• **THE PROBLEM**
Would you repeat the whole listing exactly, pictures excluded?
___ DATA UNDER STUDY
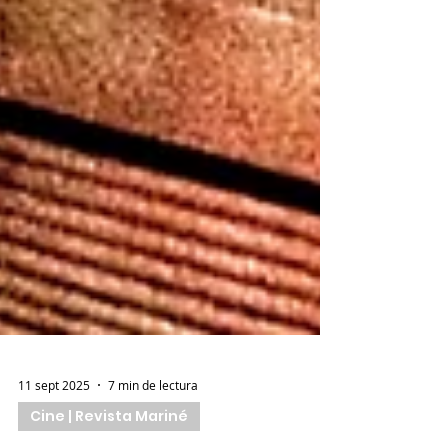
11 sept 2025
7 min de lectura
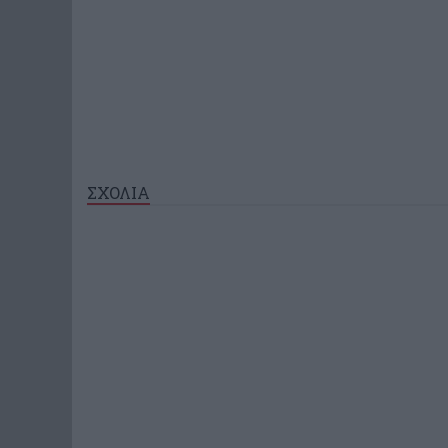
ΣΧΟΛΙΑ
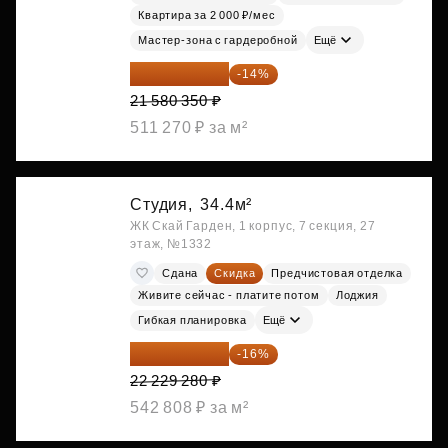
Квартира за 2 000 ₽/мес
Мастер-зона с гардеробной
Ещё
18 559 101 ₽
-14%
21 580 350 ₽
511 270 ₽ за м²
Студия,
34.4м²
ЖК Скай Гарден, 1 корпус, 7 секция, 27
этаж, №1332
Сдана
Скидка
Предчистовая отделка
Живите сейчас - платите потом
Лоджия
Гибкая планировка
Ещё
18 672 595 ₽
-16%
22 229 280 ₽
542 808 ₽ за м²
______
• **ANSWER TO THIS TASK**
11 sept 2025
7 min de lectura
ΣΧΟΛΙΑ
Квартира за 2 000 ₽/мес
Мастер-зона с гардеробной
Ещё
18 559 101 ₽
-14%
21 580 350 ₽
511 270 ₽ за м²
Студия,
34.4м²
ЖК Скай Гарден, 1 корпус, 7 секция, 27
этаж, №1332
Сдана
Скидка
Предчистовая отделка
Живите сейчас - платите потом
Лоджия
Гибкая планировка
Ещё
18 672 595 ₽
-16%
22 229 280 ₽
542 808 ₽ за м²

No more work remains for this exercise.